Advocacy groups in other states have successfully sued to shut down or move people out of personal care-type homes. Those lawsuits allege that such care violated a landmark U.S. Supreme Court decision that said services for the disabled should be provided in the most integrated or least-restrictive environment.
Hockensmith said Friday's agreement has been a top priority for the agency for four years.
"P&A staff have met with and listened to requests for assistance from personal care home residents and witnessed their isolation," Hockensmith said. "Persons with mental illness represent some of the last to receive comprehensive community services and supports in Kentucky."
Many people with intellectual disabilities and serious brain injuries have been served in the community for years, but people with serious mental illness do not have intensive services available that include supported-living environments.
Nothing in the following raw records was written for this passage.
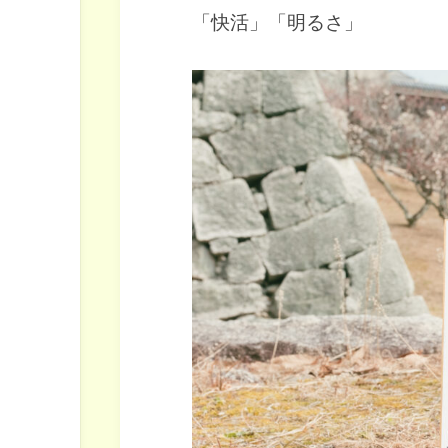
「快活」「明るさ」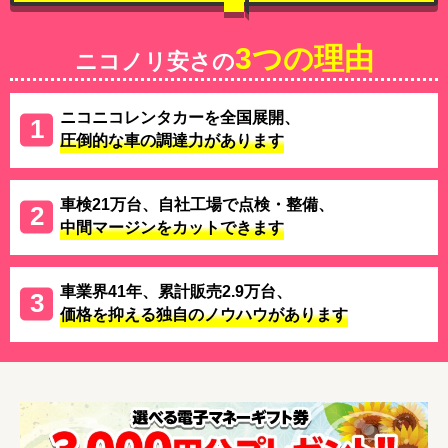
3つの理由
ニコノリ安さの
ニコニコレンタカーを全国展開、
圧倒的な車の調達力があります
車検21万台、自社工場で点検・整備、
中間マージンをカットできます
車業界41年、累計販売2.9万台、
価格を抑える独自のノウハウがあります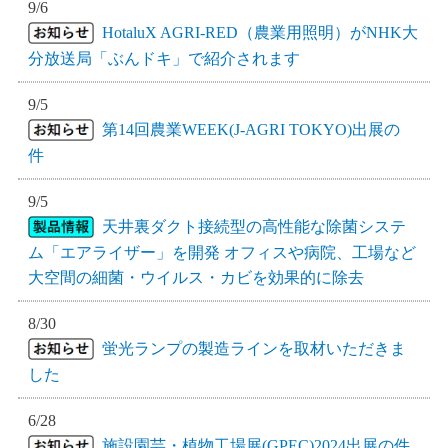
9/6
HotaluX AGRI-RED（農業用照明）がNHK大
分放送局「ぶんドキ」で紹介されます
9/5
第14回農業WEEK(J-AGRI TOKYO)出展の
件
9/5
天井裏ダクト接続型の高性能な除菌システ
ム「エアライザー」を開発 オフィスや病院、工場など
大空間の細菌・ウイルス・カビを効果的に除去
8/30
蛍光ランプの製造ラインを取材いただきま
した
6/28
施設園芸・植物工場展(GPEC)2024出展の件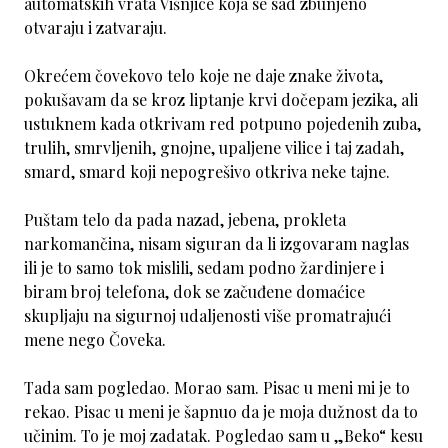
automatskih vrata Višnjice koja se sad zbunjeno
otvaraju i zatvaraju.
Okrećem čovekovo telo koje ne daje znake života,
pokušavam da se kroz liptanje krvi dočepam jezika, ali
ustuknem kada otkrivam red potpuno pojedenih zuba,
trulih, smrvljenih, gnojne, upaljene vilice i taj zadah,
smard, smard koji nepogrešivo otkriva neke tajne.
Puštam telo da pada nazad, jebena, prokleta
narkomančina, nisam siguran da li izgovaram naglas
ili je to samo tok mislili, sedam podno žardinjere i
biram broj telefona, dok se začuđene domaćice
skupljaju na sigurnoj udaljenosti više promatrajući
mene nego Čoveka.
Tada sam pogledao. Morao sam. Pisac u meni mi je to
rekao. Pisac u meni je šapnuo da je moja dužnost da to
učinim. To je moj zadatak. Pogledao sam u „Beko“ kesu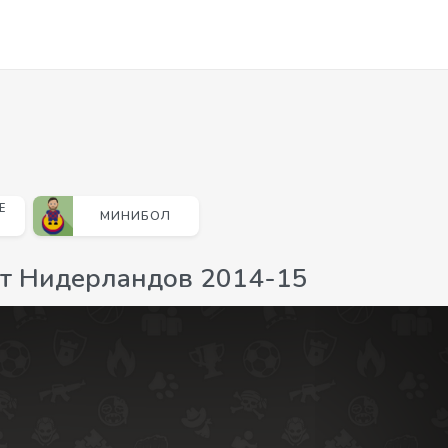
Е
МИНИБОЛ
т Нидерландов 2014-15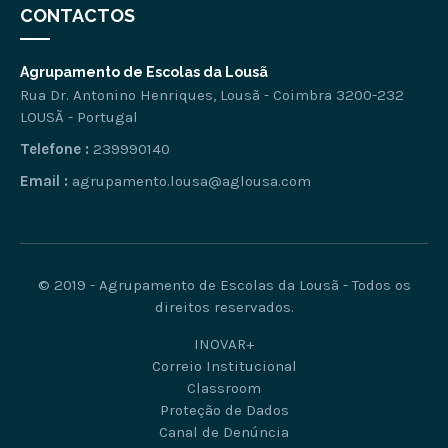
CONTACTOS
Agrupamento de Escolas da Lousã
Rua Dr. Antonino Henriques, Lousã - Coimbra 3200-232
LOUSÃ - Portugal
Telefone :
239990140
Email :
agrupamento.lousa@aglousa.com
© 2019 - Agrupamento de Escolas da Lousã - Todos os
direitos reservados.
INOVAR+
Correio Institucional
Classroom
Proteção de Dados
Canal de Denúncia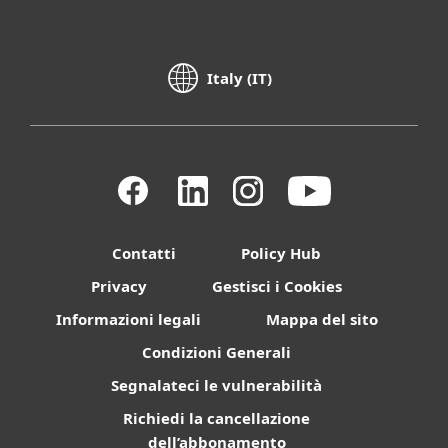
Italy (IT)
Contatti
Policy Hub
Privacy
Gestisci i Cookies
Informazioni legali
Mappa del sito
Condizioni Generali
Segnalateci le vulnerabilità
Richiedi la cancellazione
dell’abbonamento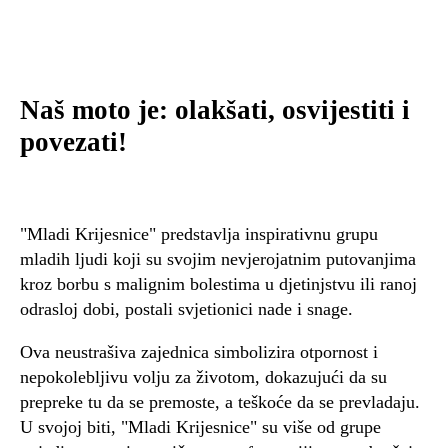
Naš moto je:
olakšati, osvijestiti i
povezati!
"Mladi Krijesnice" predstavlja inspirativnu grupu
mladih ljudi koji su svojim nevjerojatnim putovanjima
kroz borbu s malignim bolestima u djetinjstvu ili ranoj
odrasloj dobi, postali svjetionici nade i snage.
Ova neustrašiva zajednica simbolizira otpornost i
nepokolebljivu volju za životom, dokazujući da su
prepreke tu da se premoste, a teškoće da se prevladaju.
U svojoj biti, "Mladi Krijesnice" su više od grupe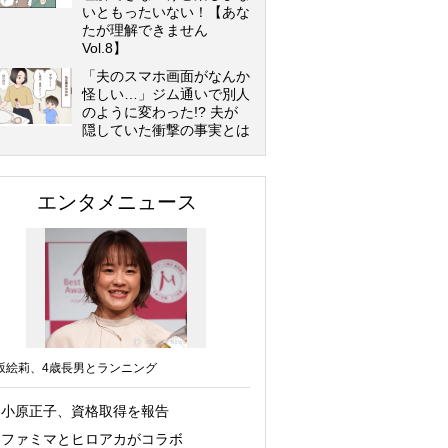
いともったいない！【あな
たが理解できません
Vol.8】
「夫のスマホ画面がなんか
怪しい…」ジム通いで別人
のように変わった!? 夫が
隠していた衝撃の事実とは
エンタメニュース
坂絵莉、4歳長男とランニング
小原正子、資格取得を報告
ファミマとヒロアカがコラボ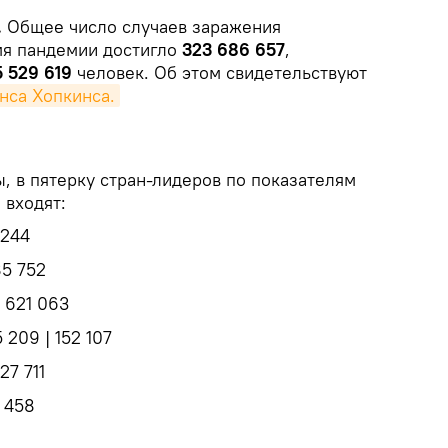
.
Общее число случаев заражения
мя пандемии достигло
323 686 657
,
5 529 619
человек. Об этом свидетельствуют
нса Хопкинса.
, в пятерку стран-лидеров по показателям
 входят:
 244
85 752
| 621 063
 209 | 152 107
27 711
3 458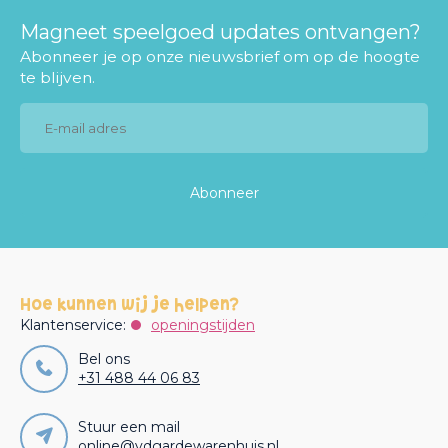
Magneet speelgoed updates ontvangen?
Abonneer je op onze nieuwsbrief om op de hoogte
te blijven.
Abonneer
Hoe kunnen wij je helpen?
Klantenservice:
openingstijden
Bel ons
+31 488 44 06 83
Stuur een mail
online@vdgardewarenhuis.nl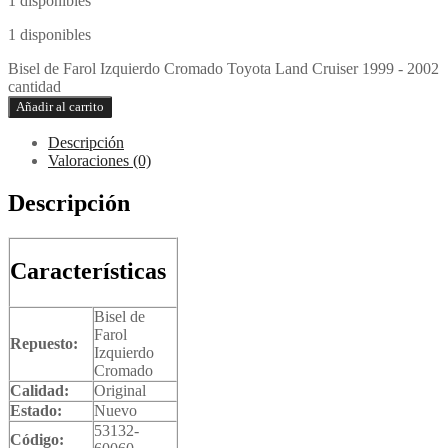
1 disponibles
1 disponibles
Bisel de Farol Izquierdo Cromado Toyota Land Cruiser 1999 - 2002
cantidad
Añadir al carrito
Descripción
Valoraciones (0)
Descripción
Características
Bisel de
Farol
Repuesto:
Izquierdo
Cromado
Calidad:
Original
Estado:
Nuevo
53132-
Código: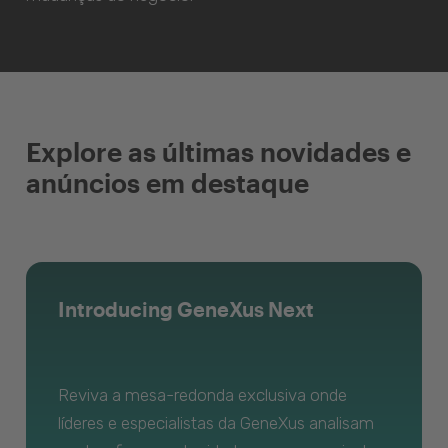
Explore as últimas novidades e
anúncios em destaque
Introducing GeneXus Next
Reviva a mesa-redonda exclusiva onde
líderes e especialistas da GeneXus analisam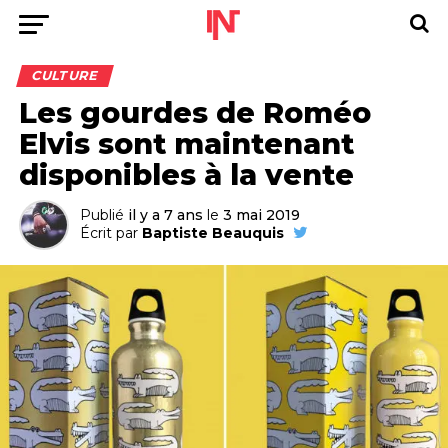
CULTURE
Les gourdes de Roméo
Elvis sont maintenant
disponibles à la vente
Publié
il y a 7 ans
le
3 mai 2019
Écrit par
Baptiste Beauquis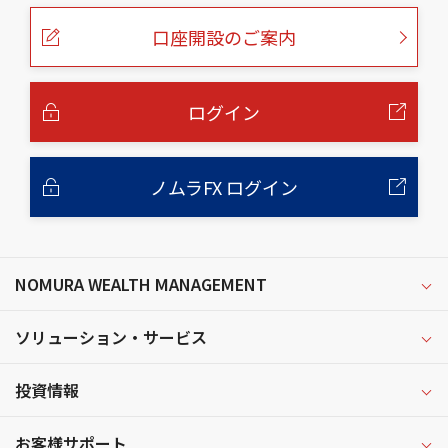
ペ
ー
口座開設のご案内
ジ
の
本
文
へ
ログイン
ノムラFX ログイン
NOMURA WEALTH MANAGEMENT
ソリューション・サービス
投資情報
お客様サポート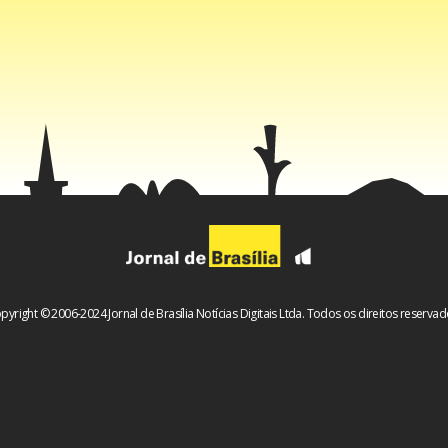
e transformação do vínculo.
saudável está justamente na capacidade adaptativa diante das 
 na condição de sistema, pode sofrer”, conta o psicólogo.
 existem diferenças entre conflitos comuns entre casais e relaç
abusivas. “Um casal pode atravessar uma diversidade de conflit
busos” , esclarece.
me”
pyright © 2006-2024 Jornal de Brasília Notícias Digitais Ltda. Todos os direitos reservad
de sentimento que costuma gerar embates entre casais é o ci
Mallmann, isso pode ser uma reação emocional ligada à insegu
der alguém, algo que é passível de ser melhorado. O problema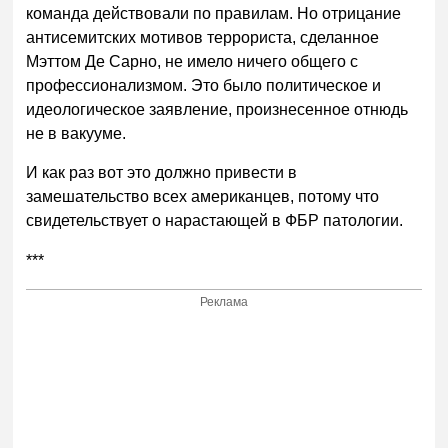
команда действовали по правилам. Но отрицание
антисемитских мотивов террориста, сделанное
Мэттом Де Сарно, не имело ничего общего с
профессионализмом. Это было политическое и
идеологическое заявление, произнесенное отнюдь
не в вакууме.
И как раз вот это должно привести в
замешательство всех американцев, потому что
свидетельствует о нарастающей в ФБР патологии.
***
Реклама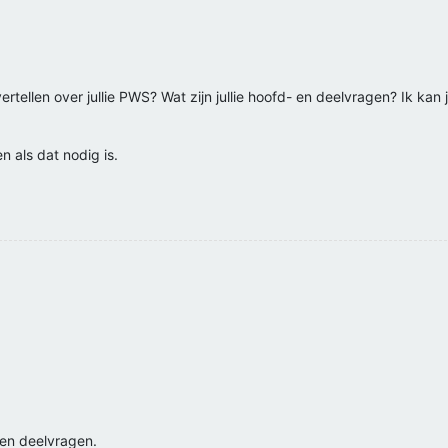
tellen over jullie PWS? Wat zijn jullie hoofd- en deelvragen? Ik kan j
n als dat nodig is.
en deelvragen.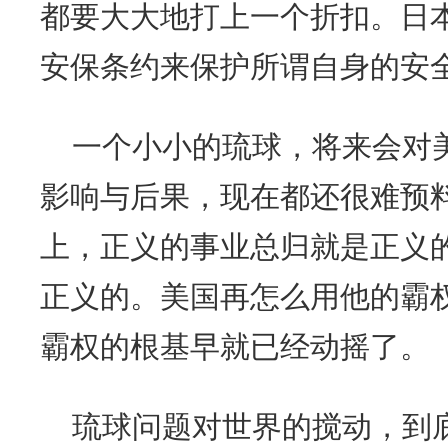
都要大大地打上一个折扣。日
安保条约来保护所谓自身的安
一个小小的琉球，将来会对
影响与后果，现在都还很难预
上，正义的事业总归就是正义
正义的。美国再怎么用他的霸
霸权的根基早就已经动摇了。
琉球问题对世界的搅动，到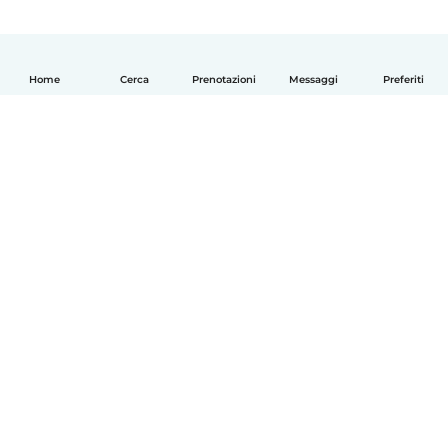
Home
Cerca
Prenotazioni
Messaggi
Preferiti
Italiano
Come funziona
Aiuto
Termini e privacy
Prezzi
Dati aziendali
Babysits per le aziende
Standard della community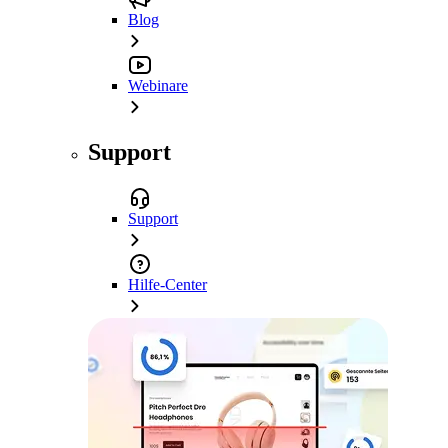
Blog
Webinare
Support
Support
Hilfe-Center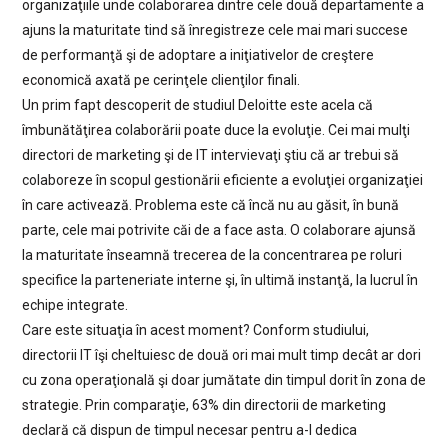
organizaţiile unde colaborarea dintre cele două departamente a
ajuns la maturitate tind să înregistreze cele mai mari succese
de performanţă şi de adoptare a iniţiativelor de creştere
economică axată pe cerinţele clienţilor finali.
Un prim fapt descoperit de studiul Deloitte este acela că
îmbunătăţirea colaborării poate duce la evoluţie. Cei mai mulţi
directori de marketing şi de IT intervievaţi ştiu că ar trebui să
colaboreze în scopul gestionării eficiente a evoluţiei organizaţiei
în care activează. Problema este că încă nu au găsit, în bună
parte, cele mai potrivite căi de a face asta. O colaborare ajunsă
la maturitate înseamnă trecerea de la concentrarea pe roluri
specifice la parteneriate interne şi, în ultimă instanţă, la lucrul în
echipe integrate.
Care este situaţia în acest moment? Conform studiului,
directorii IT îşi cheltuiesc de două ori mai mult timp decât ar dori
cu zona operaţională şi doar jumătate din timpul dorit în zona de
strategie. Prin comparaţie, 63% din directorii de marketing
declară că dispun de timpul necesar pentru a-l dedica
As a result, people with serious mental illness often end up in state institutions, jail or homeless, advocates say.
Protection and Advocacy will monitor the agreement to ensure that the first 600 people receive the services the cabinet has agreed to provide. In addition, an independent monitor will be named to ensure that Kentucky implements quality community-based treatment for people with serious mental illness.
Cabinet for Health and Family Services Secretary Audrey Tayse Haynes called Friday's agreement "an important first step."
"The cabinet recognizes the importance of the issues P&A has identified related to the shortcomings of personal care homes in the commonwealth to address the needs of individuals living with serious mental illness," Haynes said. "This agreement is an important first step that formalizes our commitment to increasing the amount of community services and supports available to help these individuals transition or stay in community settings whenever possible."
Donald Dryer, a longtime resident of Waynesburg Manor, a personal care home in Lincoln County, said Friday that the agreement was a long time coming.
"Many people don't know we are out here sick and alone," Dryer said. "Waynesburg Manor was not my home. I am happy and joyful I am leaving the personal care home and getting my own place."